I have 2 EX4200's. 4200-1 & 4200-2 let's say. Each has 2 slices. When I bought ex4200-1 they said it had 15.x on it - it had 10.x instead on both slices. EX4200-2 came with 15.x which is what I needed for BGP route validation among other things.
The 1st sellor sent me a jinstall for 15.x so I used it on ex4200-1 slice2 and of course it didn't work as uboot has to be upgraded.
So the 1st sellor sent me jloader for 12.x and I tried it (2x) but it still won't boot from the new 15.x slice (disk0s1) as it says it can't find the kernal.
Instead I have to set currdev=disk0s1: and then boot & it will boot to the old slice with 10.x - but I need to get 15.x running.

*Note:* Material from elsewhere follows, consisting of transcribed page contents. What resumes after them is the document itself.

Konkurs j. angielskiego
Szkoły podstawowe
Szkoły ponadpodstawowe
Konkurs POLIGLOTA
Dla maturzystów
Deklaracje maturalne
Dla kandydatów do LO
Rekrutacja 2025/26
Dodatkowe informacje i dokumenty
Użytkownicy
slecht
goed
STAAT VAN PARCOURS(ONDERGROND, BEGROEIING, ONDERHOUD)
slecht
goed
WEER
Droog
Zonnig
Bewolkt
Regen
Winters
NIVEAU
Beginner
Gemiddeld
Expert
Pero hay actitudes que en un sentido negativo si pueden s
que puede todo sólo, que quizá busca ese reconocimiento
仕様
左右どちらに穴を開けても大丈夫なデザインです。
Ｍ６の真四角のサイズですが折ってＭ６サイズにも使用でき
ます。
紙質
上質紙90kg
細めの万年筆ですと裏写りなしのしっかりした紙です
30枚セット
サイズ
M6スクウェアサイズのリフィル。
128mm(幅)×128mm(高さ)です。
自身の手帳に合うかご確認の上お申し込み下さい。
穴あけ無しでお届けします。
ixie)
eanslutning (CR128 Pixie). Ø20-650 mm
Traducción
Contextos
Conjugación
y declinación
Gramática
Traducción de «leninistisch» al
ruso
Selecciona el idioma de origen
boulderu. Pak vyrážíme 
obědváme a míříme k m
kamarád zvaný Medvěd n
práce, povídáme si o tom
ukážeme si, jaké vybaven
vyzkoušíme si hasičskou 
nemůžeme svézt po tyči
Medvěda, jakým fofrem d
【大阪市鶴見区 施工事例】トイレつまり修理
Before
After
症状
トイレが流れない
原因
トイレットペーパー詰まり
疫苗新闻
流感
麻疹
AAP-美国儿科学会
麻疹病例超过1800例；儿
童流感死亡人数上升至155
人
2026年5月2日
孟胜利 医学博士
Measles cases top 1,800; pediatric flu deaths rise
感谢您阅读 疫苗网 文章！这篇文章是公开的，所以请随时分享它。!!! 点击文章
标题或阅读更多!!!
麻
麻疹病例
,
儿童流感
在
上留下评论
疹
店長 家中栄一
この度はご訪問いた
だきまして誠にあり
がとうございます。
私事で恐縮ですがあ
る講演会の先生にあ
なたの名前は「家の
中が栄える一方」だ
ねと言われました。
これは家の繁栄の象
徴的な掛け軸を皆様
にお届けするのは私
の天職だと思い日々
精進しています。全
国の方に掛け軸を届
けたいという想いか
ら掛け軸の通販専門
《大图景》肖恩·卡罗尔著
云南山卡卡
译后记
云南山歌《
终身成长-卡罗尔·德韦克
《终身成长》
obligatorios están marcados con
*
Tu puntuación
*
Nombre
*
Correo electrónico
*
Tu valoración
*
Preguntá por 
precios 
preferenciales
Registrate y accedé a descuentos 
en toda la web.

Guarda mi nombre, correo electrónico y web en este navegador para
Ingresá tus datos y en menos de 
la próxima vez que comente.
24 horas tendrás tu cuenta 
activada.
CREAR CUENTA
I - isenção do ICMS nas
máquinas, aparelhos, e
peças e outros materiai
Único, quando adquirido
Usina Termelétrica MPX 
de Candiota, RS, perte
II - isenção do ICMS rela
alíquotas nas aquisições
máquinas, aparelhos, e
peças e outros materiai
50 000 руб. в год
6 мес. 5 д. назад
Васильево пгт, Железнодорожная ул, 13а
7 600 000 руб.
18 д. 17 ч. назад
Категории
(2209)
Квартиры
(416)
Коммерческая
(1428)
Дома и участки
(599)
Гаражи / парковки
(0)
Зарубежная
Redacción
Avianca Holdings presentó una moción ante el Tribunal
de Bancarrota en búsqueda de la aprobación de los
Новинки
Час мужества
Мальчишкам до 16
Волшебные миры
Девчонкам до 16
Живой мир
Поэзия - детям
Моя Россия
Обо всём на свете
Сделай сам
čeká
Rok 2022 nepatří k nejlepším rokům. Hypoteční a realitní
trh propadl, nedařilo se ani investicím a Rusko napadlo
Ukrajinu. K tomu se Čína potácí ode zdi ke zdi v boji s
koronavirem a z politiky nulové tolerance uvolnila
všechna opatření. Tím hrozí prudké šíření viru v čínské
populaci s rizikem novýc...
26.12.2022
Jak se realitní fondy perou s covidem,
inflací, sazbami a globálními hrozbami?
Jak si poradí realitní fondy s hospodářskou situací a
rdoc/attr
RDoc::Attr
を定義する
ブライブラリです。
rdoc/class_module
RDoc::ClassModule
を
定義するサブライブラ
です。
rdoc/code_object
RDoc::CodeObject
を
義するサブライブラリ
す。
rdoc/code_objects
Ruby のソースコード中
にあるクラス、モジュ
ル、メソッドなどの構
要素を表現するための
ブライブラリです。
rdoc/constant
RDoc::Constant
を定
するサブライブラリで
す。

1 - can I copy uboot from 4200-2 to 4200-1 ?
2 - is uboot on eeprom ? does this mean that the jloader upgrade writes to the eeprom ?
3 - what can be wrong with my jloader file ? so I need a later one ? seems like 12.x would have the newer uboot.

Thx


----------



## drhowarddrfine (Jul 25, 2020)

I think this still comes under the "technical discussion of other operating systems rule" which states you cannot discuss such things here.
https://forums.freebsd.org/threads/freebsd-forums-rules.38922/


----------



## aragats (Jul 25, 2020)

There is a pretty fresh article on their web site with useful information.
By the way, they still have releases based on FreeBSD 6.1! That's another point of "unsupported versions" discussions in addition to one mentioned by drhowarddrfine .
Why don't you start from scratch by downloading and installing their releases first?


----------



## mikey777 (Jul 26, 2020)

Sorry if this did not belong here. As I said it seems since JunOS is based on FreeBSD...


----------



## aragats (Jul 27, 2020)

mikey777 said:


> since JunOS is based on FreeBSD


Yes, but there are many variables (besides the forum's rules). U-boot by itself is pretty tricky, especially when used for FreeBSD. If you search for "u-boot" here, you'll find it's not straight forward even with officially supported systems/releases etc. As I already mentioned above, I'd start from their official images (or whatever they provide).


----------



## SirDice (Jul 27, 2020)

mikey777 said:


> As I said it seems since JunOS is based on FreeBSD...


Do you regularly take a Ford car to Chevrolet garage for example to get it fixed? It's a car, right? They're all based on the same type of engine. No, of course you don't. Same here.


----------